What the libertarian movement has persistently offered its members is a more-than-tolerant, indeed, a positively enthusiastic (in many, if not all, cases) celebration of the reality and value of human diversity. A convention that features strippers and Trekkers and other -ers of all sorts embodies the kind of variety that ought to be appreciated and cherished in the wider human community. The libertarian movement can and should serve as a model of the kind of community libertarians seek to see realized more broadly. Instead of being embarrassed by the diversity on display at the LP convention, libertarians can and should say, “Those are my peeps. They’re welcome here. I’m working to help build a world in which that’s true, not just at a convention, but across our communities, throughout our society.”

Of course, it’s not just the reality and value of diverse ways of flourishing that make the libertarian movement’s big-ten approach appealing. Other factors are relevant, too.

We can often see that people can flourish, can find genuine fulfillment, even when their lives are quite different from our own. In this case, we can embrace accepting their differences from us as unqualifiedly good. But sometimes, of course, we simply can’t be sure. Sometimes, we may wonder if their choices are foolish or self-destructive.

And sometimes, obviously, their choices may be both. Affirming the value of freedom and diversity is a far cry from embracing relativism or subjectivism. The key case for freedom and diversity is precisely that, objectively speaking, there are many ways in which people’s lives can go well. But the reality of human fallibility and ignorance is such that we can rarely be confident regarding our own judgments about how other individuals ought to live their lives. That’s true even if we assume, arguendo, that we are right about a broad range of relevant moral principles—even all of them. For we won’t necessarily know about the various relevant features of other people’s lives or their circumstances, and we will therefore be prone to making mistakes about how to apply the relevant principles.
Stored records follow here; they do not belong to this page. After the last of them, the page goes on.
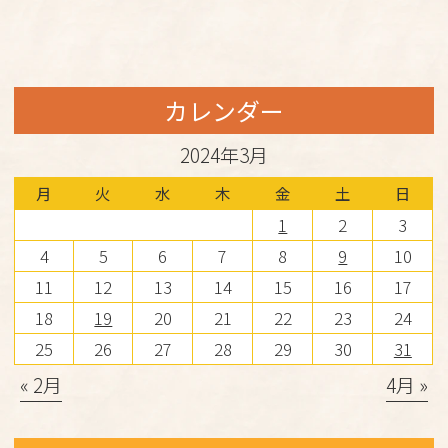
カレンダー
2024年3月
月
火
水
木
金
土
日
1
2
3
4
5
6
7
8
9
10
11
12
13
14
15
16
17
18
19
20
21
22
23
24
25
26
27
28
29
30
31
« 2月
4月 »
Our difficulty in doing so will be a function of a broad range of intellectual and moral deficiencies on our part. Our penchant for self-deception will be especially important. So, too, will be the insecurity that prompts us to seek confirmation for our own life choices in the choices of others. We want, in short, to believe we have chosen well, and so we want to believe that others are naturally drawn to make the same choices we have. We are thus tempted to ignore choices different from our own, even when they seem to lead to or to constitute flourishing lives, and even, often enough, to actively conceal alternate choices from ourselves, perhaps by eradicating from our social worlds those who make them. Given this sort of temptation, it seems especially crucial that we actively practice the discipline of being open to human diversity.
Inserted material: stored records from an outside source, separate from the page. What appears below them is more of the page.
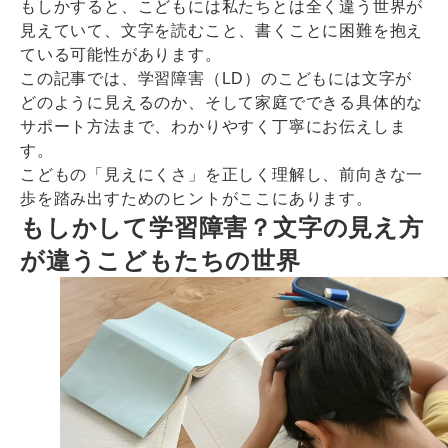
もしかすると、こどもには私たちとは全く違う世界が
見えていて、文字を読むこと、書くことに困難を抱え
ている可能性があります。
この記事では、学習障害（LD）のこどもには文字が
どのように見えるのか、そして家庭でできる具体的な
サポート方法まで、わかりやすく丁寧にお伝えしま
す。
こどもの「見えにくさ」を正しく理解し、前向きな一
歩を踏み出すためのヒントがここにあります。
もしかして学習障害？文字の見え方
が違うこどもたちの世界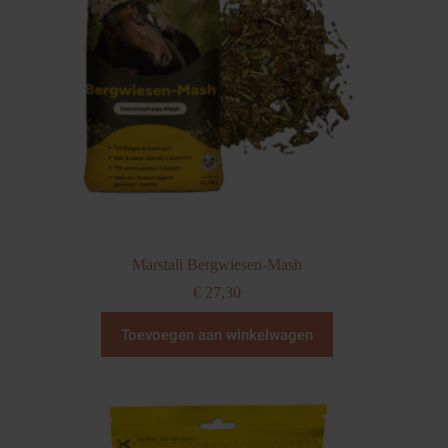
Marstall Bergwiesen-Mash
€
27,30
Toevoegen aan winkelwagen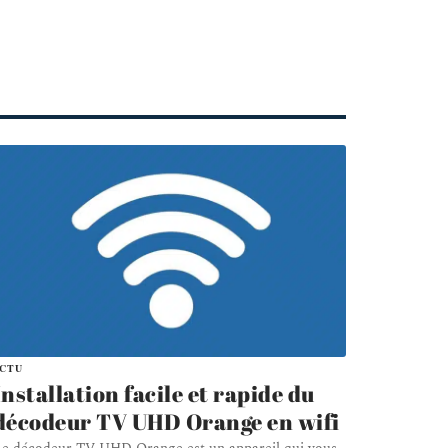
ACTU
Installation facile et rapide du
décodeur TV UHD Orange en wifi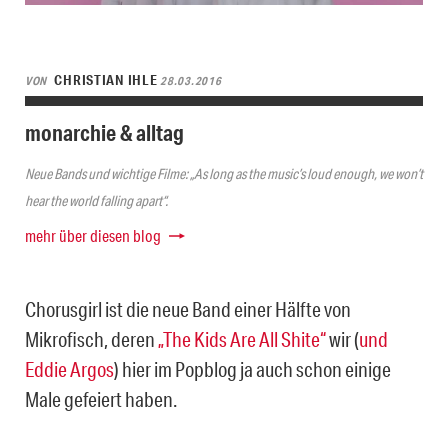
CHRISTIAN IHLE
VON
28.03.2016
monarchie & alltag
Neue Bands und wichtige Filme: „As long as the music’s loud enough, we won’t
hear the world falling apart“.
mehr über diesen blog
Chorusgirl ist die neue Band einer Hälfte von
Mikrofisch, deren
„The Kids Are All Shite“
wir (
und
Eddie Argos
) hier im Popblog ja auch schon einige
Male gefeiert haben.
In addition, the ecology of a flourishing society requires this kind of diversity. Social improvement happens when people put alternative patterns of life on display and when others observe those patterns with sufficient accuracy and empathy that they can tell whether those they observe are flourishing in recognizable ways. The observers can then either reject, modify, or embrace the styles of life they have witnessed others practicing.

Argument matters, no doubt. But this kind of persuasion by example is likely to be far more effective in at least many cases. “Experiments in living,” in Mill’s felicitous phrase, can thus play a crucial role in social progress. Our communities and societies need, therefore, to welcome such experiments. And the libertarian movement can and should both constitute a set of such experiments itself and, at the same time, model for the wider society what a fruitful ecology of social innovation might actually look like. Quoting Mill’s memorable phrases again is irresistible in this context:

In this age, the mere example of nonconformity, the mere refusal to bend the knee to custom, is itself a service. Precisely because the tyranny of opinion is such as to make eccentricity a reproach, it is desirable, in order to break through that tyranny, that people should be eccentric. Eccentricity has always abounded when and where strength of character was abounded; and the amount of eccentricity in a society has generally been proportional to the amount of genius, mental vigour, and moral courage which it contained. That so few now dare to be eccentric, marks the chief danger of the time.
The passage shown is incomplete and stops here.